Até que achei uma pista para a resposta. E ela começa na revista que eu mais desprezo no mundo: a “Revista Caras”. Você já esteve entediado na recepção de um consultório médico? Então já pegou uma “Revista Caras” para folhear. Notou uma coisa curiosa? Ela não tem índice. E por uma razão óbvia: você não LÊ a “Revista Caras”. Você apenas folheia. Ela não é feita para te informar, mas para te anestesiar. Você mergulha em um mundo onde tudo é incrível e perfeito. Se uma BBB lança uma biografia de futilidades a “autora” ou “autor” são retratados como se fossem Jorge Amado. Na “Revista Caras” até o Dado Dolabella é um grande ator. E na casa de ninguém tem louça suja. Como pode?
Segundo os autores de “A Vida Como um Filme”, todos nós temos uma existência modelada pela ideia de “existir na mídia”. Nós, no fundo, esperamos ter a nossa própria vida exposta. Nosso dia a dia já é coreografado e editado para agradar nossa “plateia”. Você mostra suas fotos de viagem e, uau, tudo é sempre lindo e inesquecível. #gratidãoforever. Lógico, você deixou de fora o jet lag, a mala perdida e a briga que teve com a(o) namorada(o).
Ninguém assiste ao Oscar para se informar sobre cinema.

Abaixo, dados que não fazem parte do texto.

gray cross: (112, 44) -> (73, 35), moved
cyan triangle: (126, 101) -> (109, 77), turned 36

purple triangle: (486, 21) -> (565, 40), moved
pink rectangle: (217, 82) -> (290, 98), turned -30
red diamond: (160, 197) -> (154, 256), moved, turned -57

É uma cerimônia em que você “folheia” imagens daquilo que supomos ser o mundo do cinema. Que, por sinal, está bem longe de ser apenas um carpete vermelho cheio de sorrisos brilhantes. Cinema é feito de sangue, suor e lágrimas. De atores que dão chilique (como Christian Bale) e editores que tomam “aditivos” para varar a noite trabalhando. Em Hollywood o povo também tem dor nas costas. Só que ninguém mostra.

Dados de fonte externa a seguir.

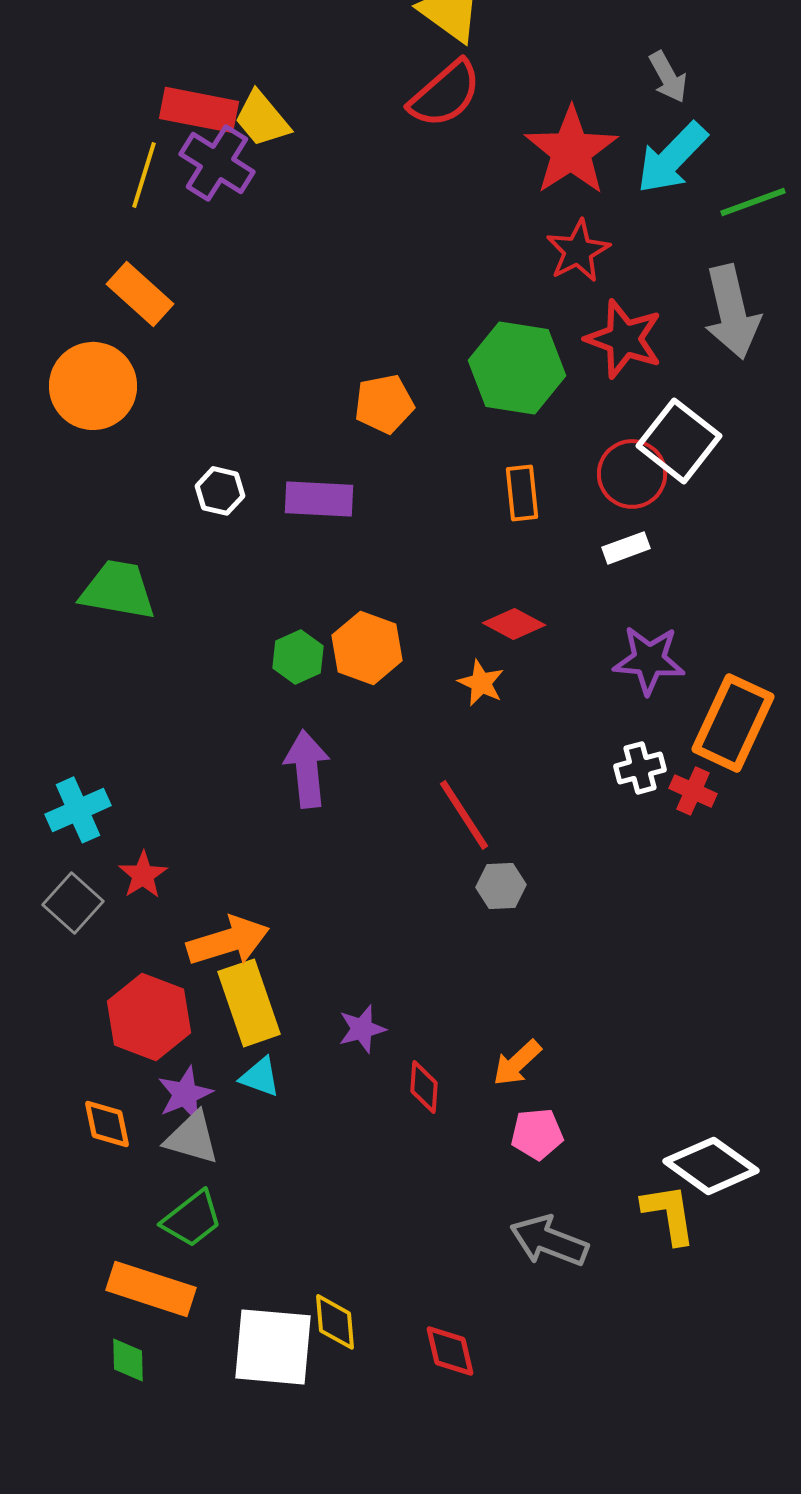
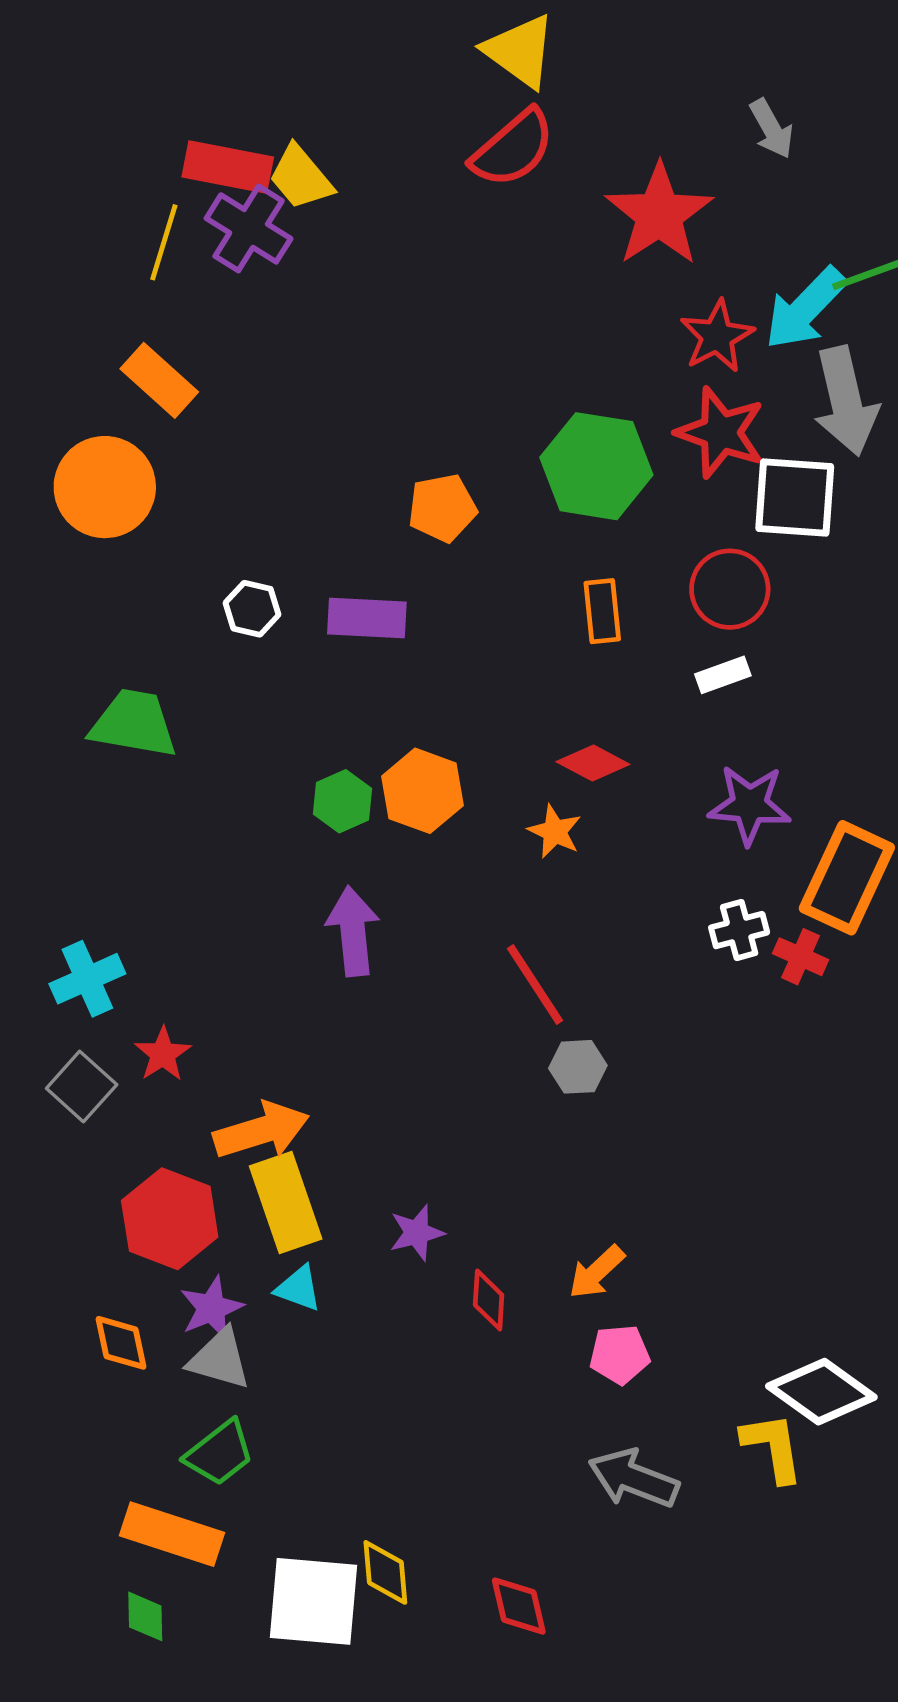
cyan arrow: (672, 158) -> (805, 308), moved
red star: (578, 251) -> (717, 336), moved
white square: (679, 441) -> (795, 497), moved, turned -34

E a cada ano, milagrosamente, todos estão ali, fazendo cover de Miss Universo, agradecendo uns aos outros e pedindo a paz mundial. Aceitamos a ilusão de que a festa é naturalmente perfeita. E não um espetáculo falso como tênis paraguaio. Já aceitamos que a vida moderna é só aparência e filtro de Instagram.
Mas quer saber qual é a minha razão para ver o Oscar? Porque espero ver algo inusitado, um tropeço. É como acompanhar uma corrida de carros. Ninguém torce para rolar um acidente. Mas quando rola… parece que tudo fica mais excitante, mais verdadeiro. Porque um acidente coloca aquele espetáculo de precisão de volta ao caos que é a vida.
É algo parecido que espero do Oscar todo ano. Um cara pelado correndo. Ou o humorista Louis C. K anunciando, de forma hilária, o Oscar de melhor documentário curta-metragem (se o seu inglês estiver ruim, ative as legendas traduzidas).
Claro, pode ser que a gente assista apenas para ter aquela sensação besta de estar torcendo por algo junto com outros milhões de espectadores. No ano passado eu torcia por “Parasita” e “1917”. Nesse ano eu decidi não torcer por ninguém. Gostei de “Meu Pai”, mas senti sono em “Os 7 de Chicago”. E achei “Mank” tão visualmente bonito quanto vazio.
Aliás, nem adianta torcer. O Oscar não é um prêmio justo. “Crash” e “Guerra ao Terror” faturaram Oscars de melhor filme, mas nenhum filme de Kubrick ganhou. A festa é assim mesmo. É como a vida: injusta, fútil, falsa e, de vez em quando, tem gente pelada correndo. E é do cara correndo pelado que a gente vai se lembrar pro resto da vida.